— Task —
Please copy exactly the line containing "обратить внимание на репутацию учебного" and every line after it, through the last line of the records below, leaving out all pictures.

— Task material —
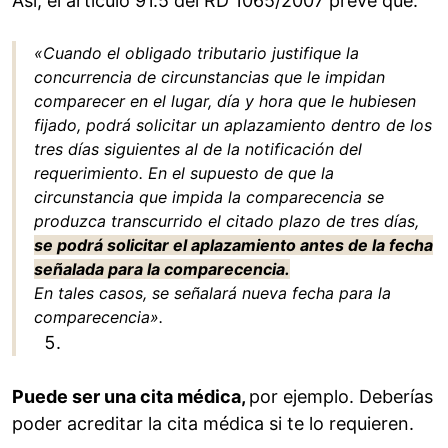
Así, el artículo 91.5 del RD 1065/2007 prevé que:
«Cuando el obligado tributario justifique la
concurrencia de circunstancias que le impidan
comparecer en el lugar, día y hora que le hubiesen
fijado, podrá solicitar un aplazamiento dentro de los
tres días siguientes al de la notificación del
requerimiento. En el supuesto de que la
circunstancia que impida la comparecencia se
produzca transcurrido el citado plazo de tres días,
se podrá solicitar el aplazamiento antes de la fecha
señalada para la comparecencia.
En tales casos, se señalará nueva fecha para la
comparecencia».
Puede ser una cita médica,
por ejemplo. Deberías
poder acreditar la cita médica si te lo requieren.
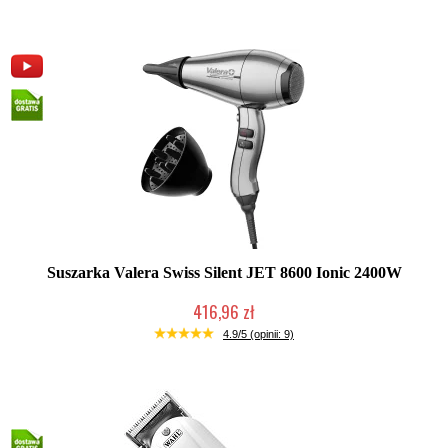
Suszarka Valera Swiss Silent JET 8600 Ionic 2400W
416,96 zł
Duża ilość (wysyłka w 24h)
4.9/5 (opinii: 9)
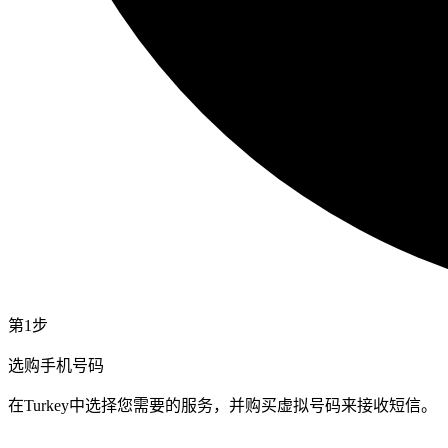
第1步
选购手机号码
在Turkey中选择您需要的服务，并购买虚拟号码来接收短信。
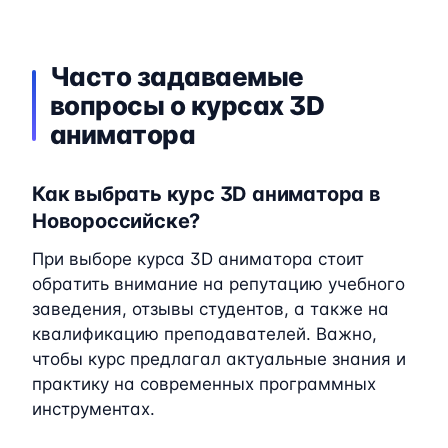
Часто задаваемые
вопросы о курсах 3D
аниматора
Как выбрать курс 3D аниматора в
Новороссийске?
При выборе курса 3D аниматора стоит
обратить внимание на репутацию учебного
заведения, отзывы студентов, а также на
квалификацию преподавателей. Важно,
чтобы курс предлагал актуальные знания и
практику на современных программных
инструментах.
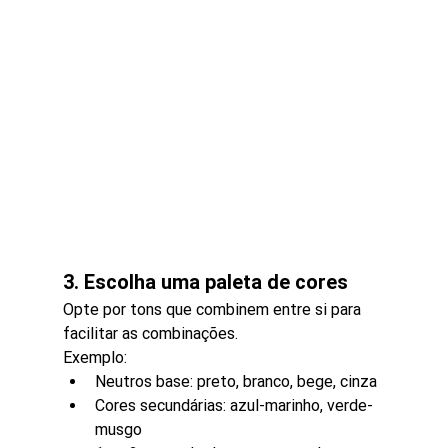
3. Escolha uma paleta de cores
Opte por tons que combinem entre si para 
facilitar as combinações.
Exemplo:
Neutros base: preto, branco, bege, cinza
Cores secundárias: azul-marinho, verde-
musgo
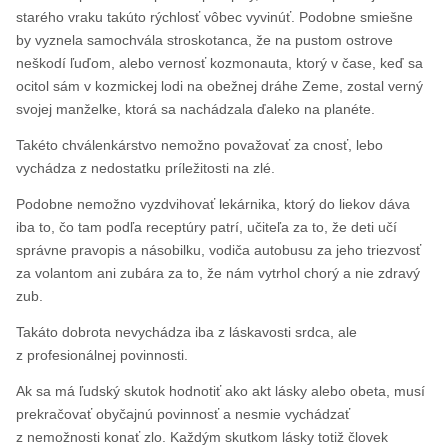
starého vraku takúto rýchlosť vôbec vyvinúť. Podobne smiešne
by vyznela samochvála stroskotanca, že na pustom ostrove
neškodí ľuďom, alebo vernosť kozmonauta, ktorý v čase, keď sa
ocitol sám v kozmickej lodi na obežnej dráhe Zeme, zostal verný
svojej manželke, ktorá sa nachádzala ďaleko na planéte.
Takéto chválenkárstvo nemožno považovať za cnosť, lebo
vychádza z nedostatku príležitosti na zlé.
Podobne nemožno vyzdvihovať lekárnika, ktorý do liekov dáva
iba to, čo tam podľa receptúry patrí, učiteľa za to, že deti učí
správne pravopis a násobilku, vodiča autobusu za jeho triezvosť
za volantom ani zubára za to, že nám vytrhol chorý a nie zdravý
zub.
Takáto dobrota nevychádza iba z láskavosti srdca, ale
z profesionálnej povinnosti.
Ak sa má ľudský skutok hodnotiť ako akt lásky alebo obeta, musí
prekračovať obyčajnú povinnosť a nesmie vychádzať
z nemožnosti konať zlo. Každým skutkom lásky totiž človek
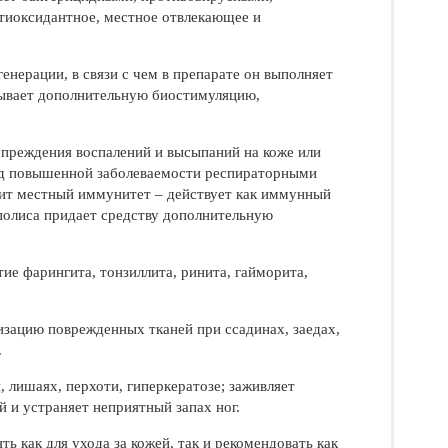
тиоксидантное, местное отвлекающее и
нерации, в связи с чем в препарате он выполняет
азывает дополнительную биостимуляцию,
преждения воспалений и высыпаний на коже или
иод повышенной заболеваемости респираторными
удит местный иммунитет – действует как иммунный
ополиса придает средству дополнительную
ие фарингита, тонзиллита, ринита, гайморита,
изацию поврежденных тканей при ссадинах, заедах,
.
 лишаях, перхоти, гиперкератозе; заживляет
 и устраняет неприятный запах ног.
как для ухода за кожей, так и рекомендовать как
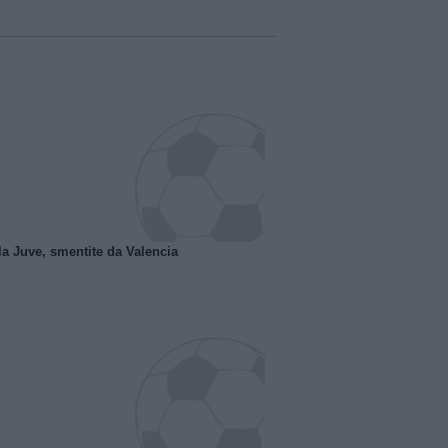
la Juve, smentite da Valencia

— Your solution —
обратить внимание на репутацию учебного
заведения, отзывы студентов, а также на
квалификацию преподавателей. Важно,
чтобы курс предлагал актуальные знания и
практику на современных программных
инструментах.
3. Escolha uma paleta de cores
Opte por tons que combinem entre si para 
facilitar as combinações.
Exemplo:
Neutros base: preto, branco, bege, cinza
Cores secundárias: azul-marinho, verde-
musgo
starého vraku takúto rýchlosť vôbec vyvinúť. Podobne smiešne
by vyznela samochvála stroskotanca, že na pustom ostrove
neškodí ľuďom, alebo vernosť kozmonauta, ktorý v čase, keď sa
ocitol sám v kozmickej lodi na obežnej dráhe Zeme, zostal verný
svojej manželke, ktorá sa nachádzala ďaleko na planéte.
Takéto chválenkárstvo nemožno považovať za cnosť, lebo
vychádza z nedostatku príležitosti na zlé.
Podobne nemožno vyzdvihovať lekárnika, ktorý do liekov dáva
iba to, čo tam podľa receptúry patrí, učiteľa za to, že deti učí
správne pravopis a násobilku, vodiča autobusu za jeho triezvosť
za volantom ani zubára za to, že nám vytrhol chorý a nie zdravý
zub.
Takáto dobrota nevychádza iba z láskavosti srdca, ale
z profesionálnej povinnosti.
Ak sa má ľudský skutok hodnotiť ako akt lásky alebo obeta, musí
prekračovať obyčajnú povinnosť a nesmie vychádzať
z nemožnosti konať zlo. Každým skutkom lásky totiž človek
тиоксидантное, местное отвлекающее и
нерации, в связи с чем в препарате он выполняет
азывает дополнительную биостимуляцию,
преждения воспалений и высыпаний на коже или
иод повышенной заболеваемости респираторными
удит местный иммунитет – действует как иммунный
ополиса придает средству дополнительную
ие фарингита, тонзиллита, ринита, гайморита,
изацию поврежденных тканей при ссадинах, заедах,
.
 лишаях, перхоти, гиперкератозе; заживляет
 и устраняет неприятный запах ног.
как для ухода за кожей, так и рекомендовать как
la Juve, smentite da Valencia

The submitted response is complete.